Keeping Children Safe

The major areas of concern on the web are: 1. Cyber Bullying 2. Sexual Predators 3. Pornography 4. Damaged Reputations 5. Hate Sites 6. Online Gambling 7. Internet Addiction This paper will discuss research only on a few of those areas and the relationship and damage of child sexual abuse dangers through internet pornography. It will also show key points on how to protect the future generations from being targeted or affected by online child sexual abuse. Child Sexual Abuse is a common cause of developmental disorders in children and adults.

Consequences of child sexual abuse range “from chronic depression to low self-esteem to sexual dysfunction to multiple personalities. A fifth of all victims develops serious long-term psychological problems, according to the American Medical Association. These may include dissociative responses and other signs of a post-traumatic-stress syndrome [sic], chronic states of arousal, nightmares, flashbacks, venereal disease and anxiety over sex or exposure of the body during medical exams” (“Child Sexual Abuse . . . ,” 1993). Keeping Children Safe Online There are many dangers within the internet also known as the cyber road way.

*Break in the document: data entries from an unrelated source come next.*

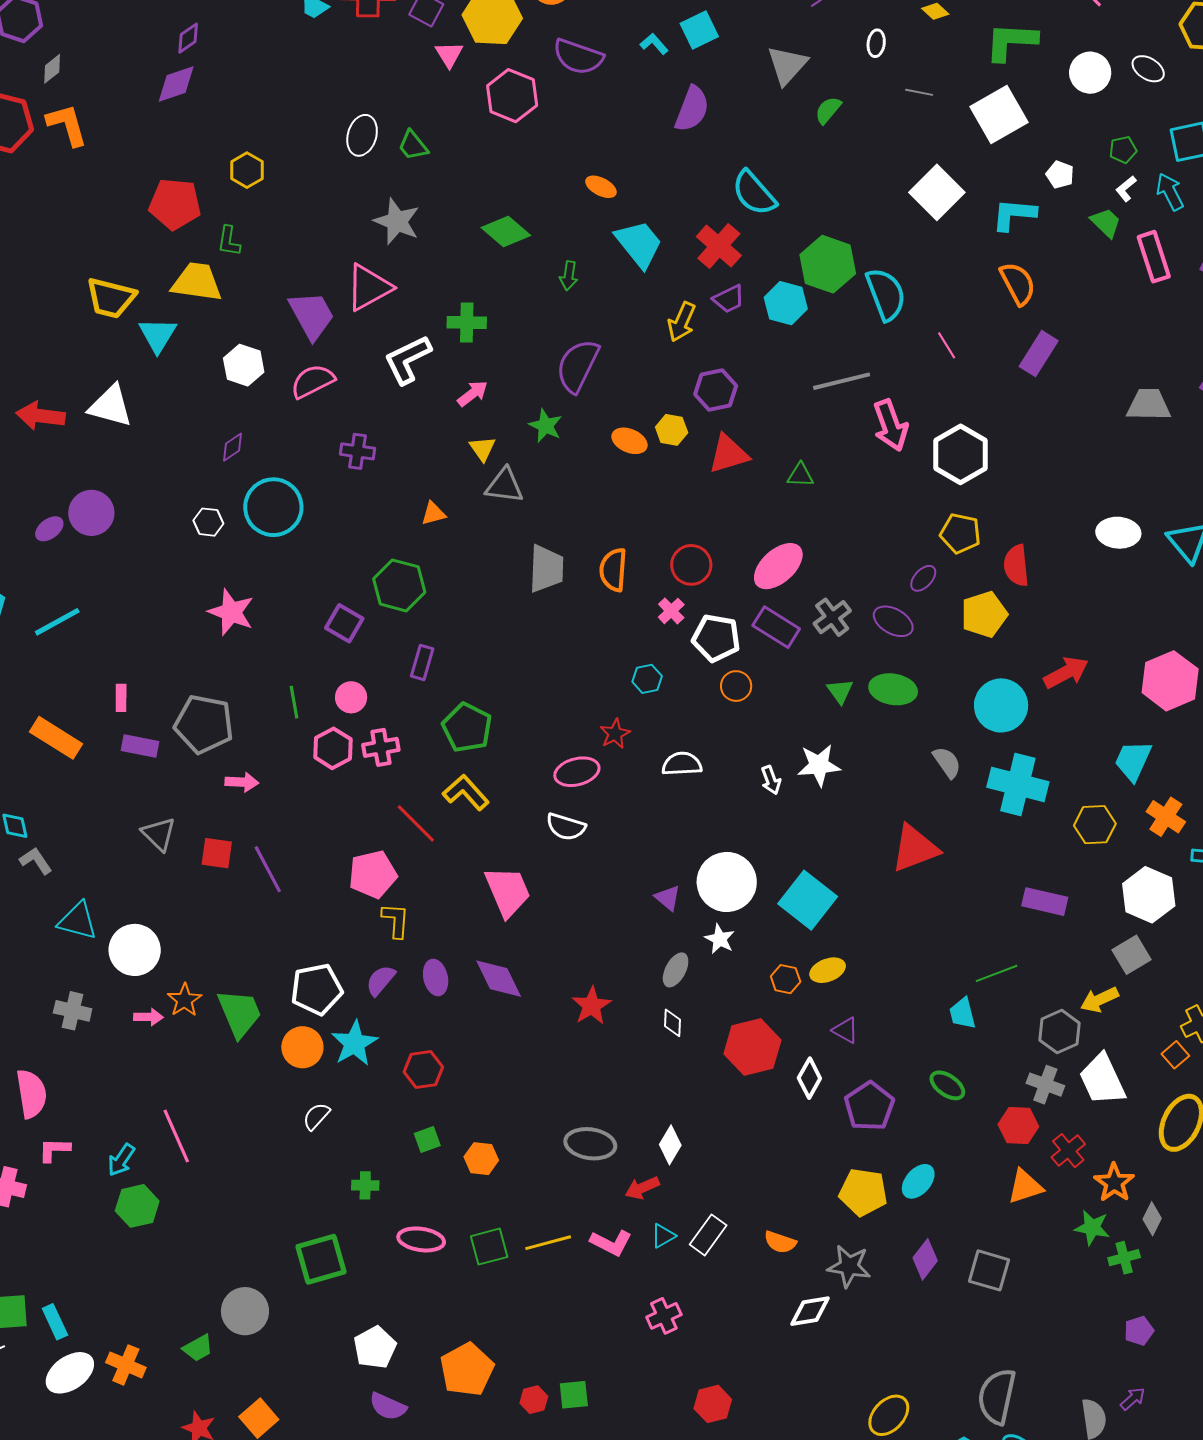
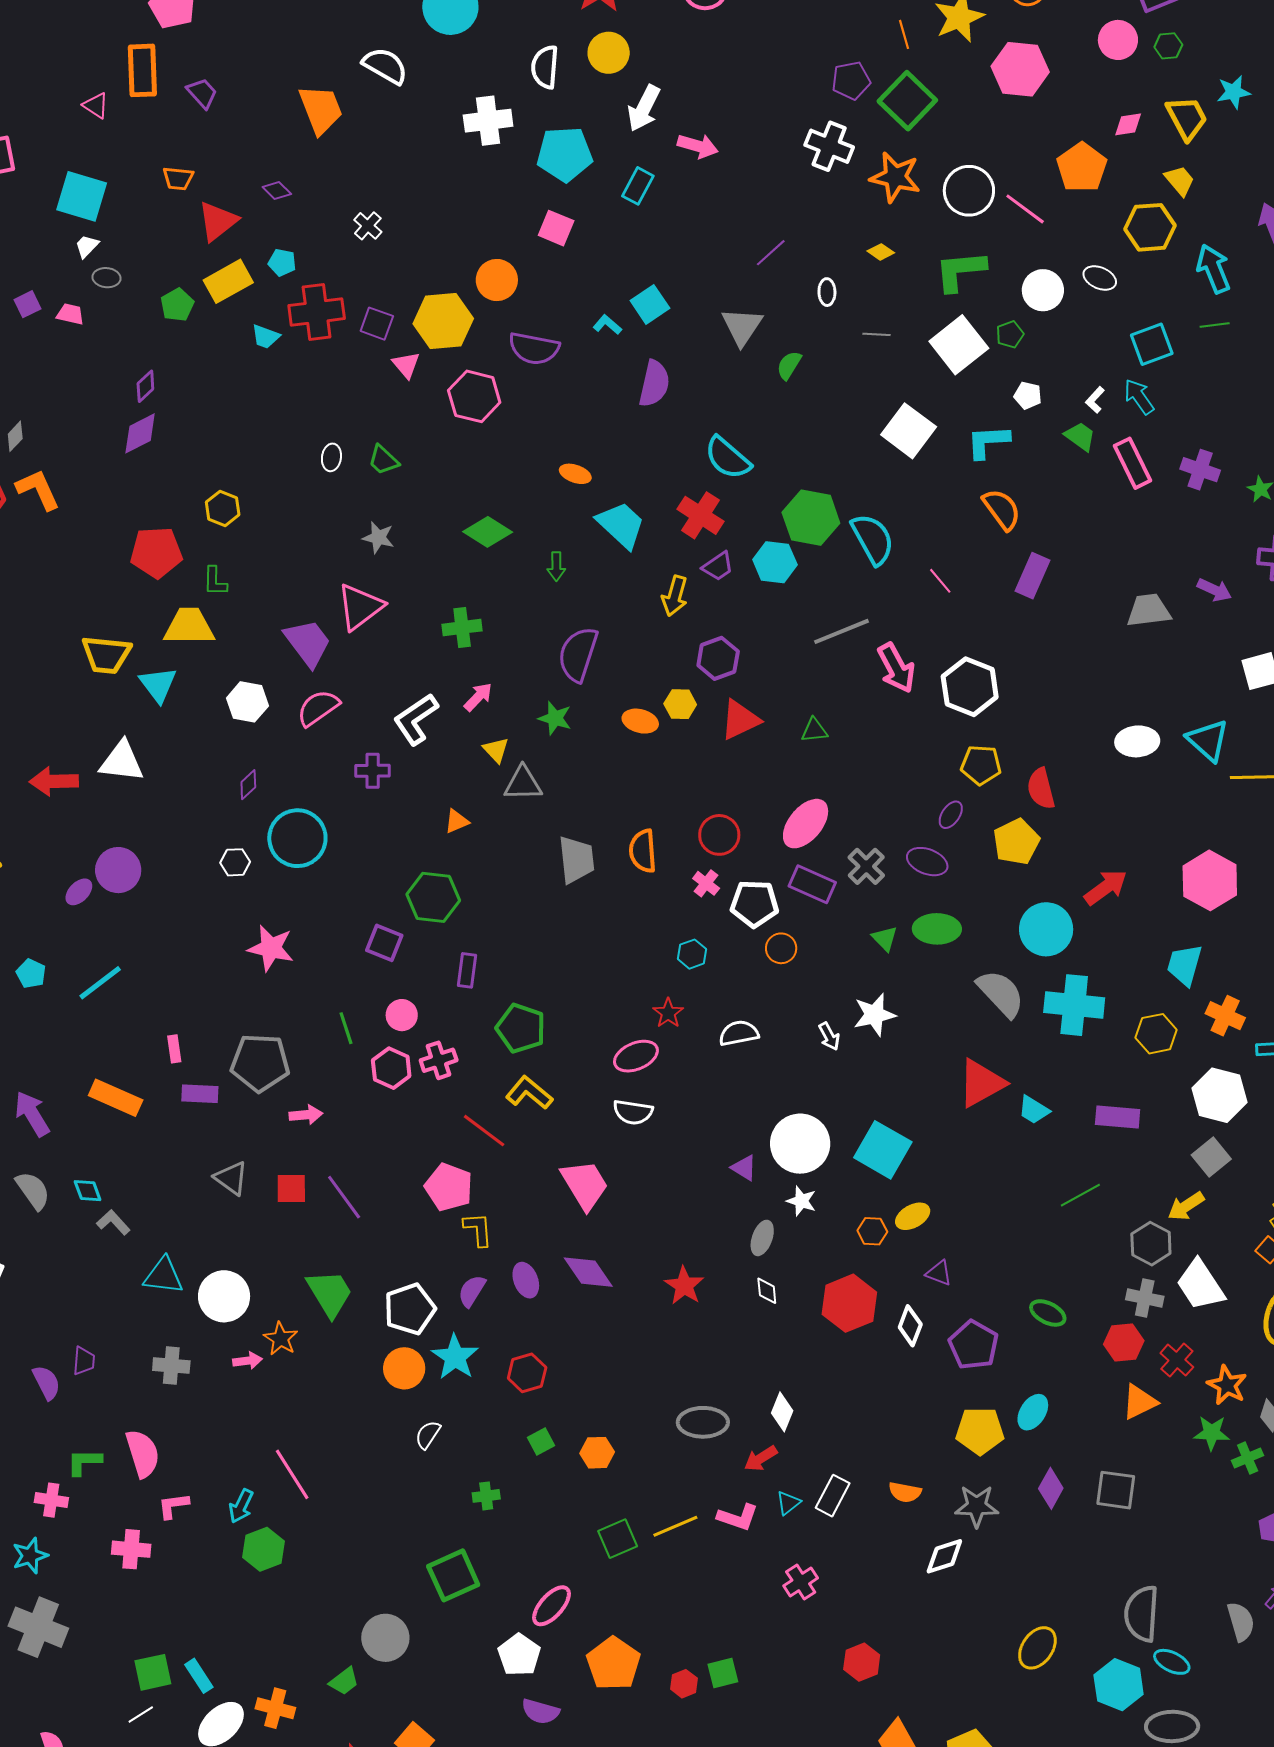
white ellipse: (362, 135) -> (331, 457), size x0.7
green pentagon: (1123, 150) -> (1010, 334), moved
gray star: (397, 221) -> (378, 538), size x0.7
white L-shape: (408, 359) -> (416, 719), moved
gray semicircle: (947, 762) -> (1001, 993), size x1.6
pink pentagon: (373, 874) -> (449, 1187), turned -30
green trapezoid: (239, 1013) -> (330, 1293), moved
cyan trapezoid: (962, 1013) -> (1034, 1110), moved, turned -36
pink ellipse: (421, 1239) -> (551, 1606), moved, turned -48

Though we have a wealth of information at our finger tips at the exact times we need it. There are many dangers waiting for our youth at those moments as well. The Internet, just like the real world, is filled with its upstanding citizens, lowlife grease balls, civic centers, red light districts, libraries, dirty bookstores, video arcades, casinos, museums and bootleg kiosks. Parents wary of allowing their children out of the house without certain guidelines — like “don’t cross the street without looking both ways,” “be home by 8” and “stay away from that hifty-eyed drifter who hangs out under the bridge” — should have a series of equally reasonable guidelines for their children when they venture into the potentially seedy online world” (Pirillo, 2009). While there are over 3 million safe child friendly sites on the net, children can suddenly come across material of a sexual or violent nature and language that is offensive. Quite innocently they can bring up sites that do not relate to the topic they are looking for, or someone can send images or messages that are not suitable.

The main dangers to children are that they may access inappropriate information such as pornography, inadvertently form ‘friendships’ with strangers, risk their personal health through an excessive use and endangering their privacy by revealing person details about themselves to online predators (Media, 2010). According to the survey, one in five youths who regularly use the Internet received sexual solicitations or approaches during a 1-year period. The survey also found that offenses and offenders are more diverse than previously thought.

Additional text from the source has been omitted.